== Segment start ==

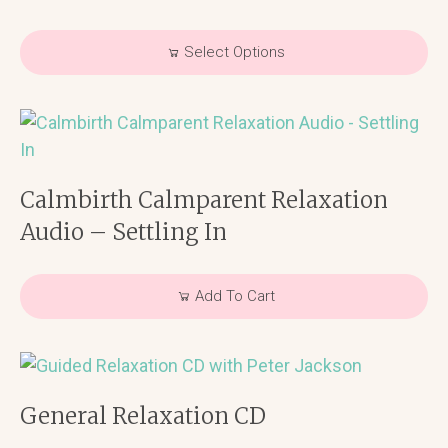
Select Options
Calmbirth Calmparent Relaxation
Audio – Settling In
Add To Cart
General Relaxation CD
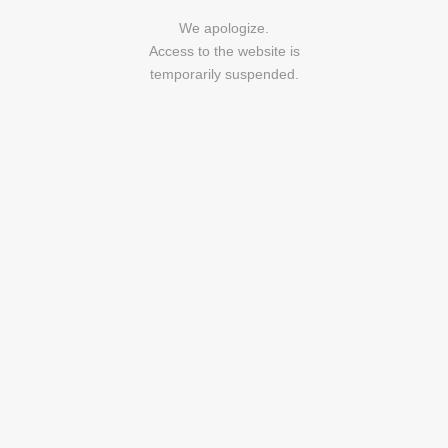
We apologize.
Access to the website is
temporarily suspended.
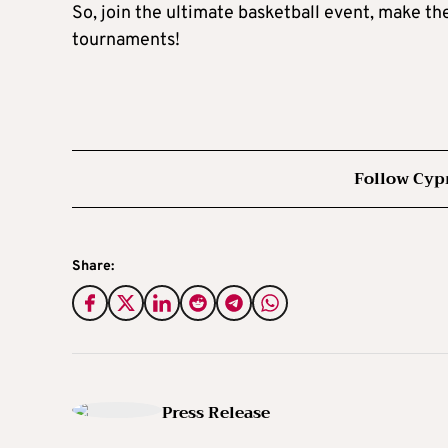
So, join the ultimate basketball event, make 
tournaments!
Follow Cyp
Share:
Press Release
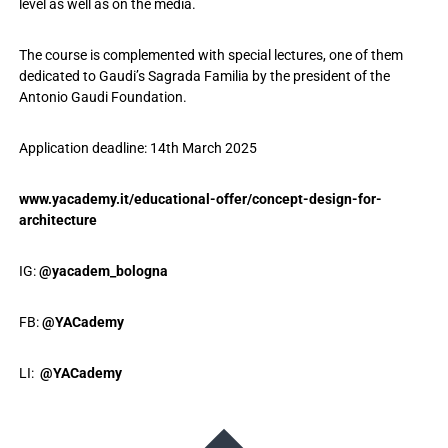
level as well as on the media.
The course is complemented with special lectures, one of them
dedicated to Gaudi’s Sagrada Familia by the president of the
Antonio Gaudi Foundation.
Application deadline: 14th March 2025
www.yacademy.it/educational-offer/concept-design-for-
architecture
IG:
@yacadem_bologna
FB:
@YACademy
LI:
@YACademy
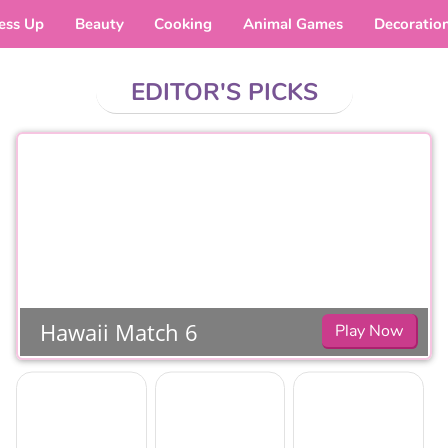
ess Up
Beauty
Cooking
Animal Games
Decoratio
EDITOR'S PICKS
Hawaii Match 6
Play Now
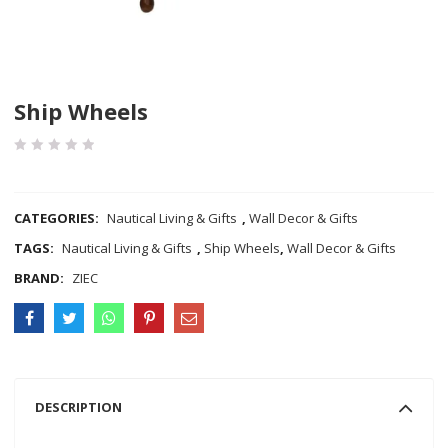
Ship Wheels
COMPARE
CATEGORIES:
Nautical Living & Gifts
,
Wall Decor & Gifts
TAGS:
Nautical Living & Gifts
,
Ship Wheels
,
Wall Decor & Gifts
BRAND:
ZIEC
DESCRIPTION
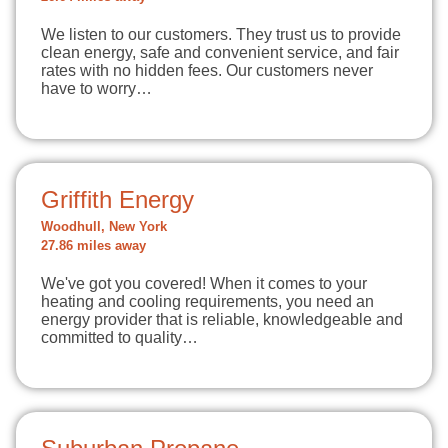
We listen to our customers. They trust us to provide
clean energy, safe and convenient service, and fair
rates with no hidden fees. Our customers never
have to worry…
Griffith Energy
Woodhull, New York
27.86 miles away
We've got you covered! When it comes to your
heating and cooling requirements, you need an
energy provider that is reliable, knowledgeable and
committed to quality…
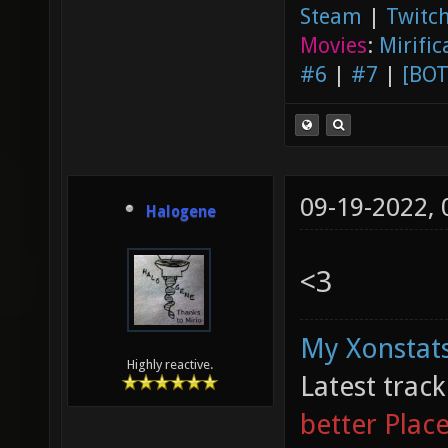
Steam
|
Twitch
Movies
:
Mirific
#6
|
#7
|
[BOT
09-19-2022,
Halogene
<3
My Xonstats
Highly reactive.
Latest trac
better Plac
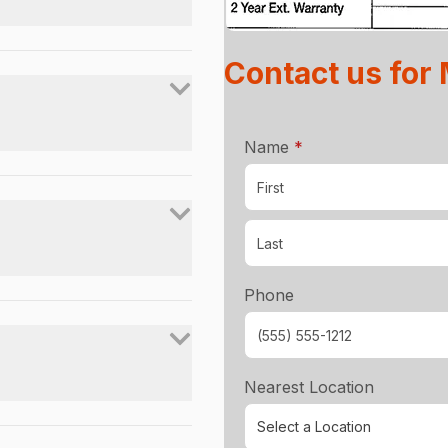
Contact us for
required
Name
*
Phone
Nearest Location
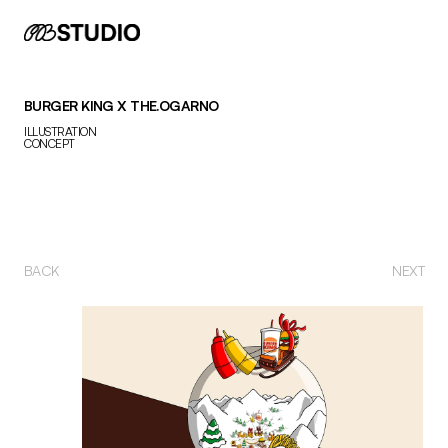
BURGER KING X THE.OGARNO
ILLUSTRATION
CONCEPT
BACK 
NEXT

== Segment end ==

Problem: Each line of the data must be transcribed exactly; pictures are not carried over.

Response to the task:
Select Options
Calmbirth Calmparent Relaxation
Audio – Settling In
Add To Cart
General Relaxation CD
We apologize.
Access to the website is
temporarily suspended.
So, join the ultimate basketball event, make 
tournaments!
Follow Cyp
Share:
Press Release
level as well as on the media.
The course is complemented with special lectures, one of them
dedicated to Gaudi’s Sagrada Familia by the president of the
Antonio Gaudi Foundation.
Application deadline: 14th March 2025
www.yacademy.it/educational-offer/concept-design-for-
architecture
IG:
@yacadem_bologna
FB:
@YACademy
LI:
@YACademy
ess Up
Beauty
Cooking
Animal Games
Decoratio
EDITOR'S PICKS
Hawaii Match 6
Play Now
Ship Wheels
COMPARE
CATEGORIES:
Nautical Living & Gifts
,
Wall Decor & Gifts
TAGS:
Nautical Living & Gifts
,
Ship Wheels
,
Wall Decor & Gifts
BRAND:
ZIEC
DESCRIPTION
We listen to our customers. They trust us to provide
clean energy, safe and convenient service, and fair
rates with no hidden fees. Our customers never
have to worry…
Griffith Energy
Woodhull, New York
27.86 miles away
We've got you covered! When it comes to your
heating and cooling requirements, you need an
energy provider that is reliable, knowledgeable and
committed to quality…
Steam
|
Twitch
Movies
:
Mirific
#6
|
#7
|
[BOT
09-19-2022,
Halogene
<3
My Xonstats
Highly reactive.
Latest trac
better Plac
Contact us for
required
Name
*
Phone
Nearest Location
BURGER KING X THE.OGARNO
ILLUSTRATION
CONCEPT
BACK 
NEXT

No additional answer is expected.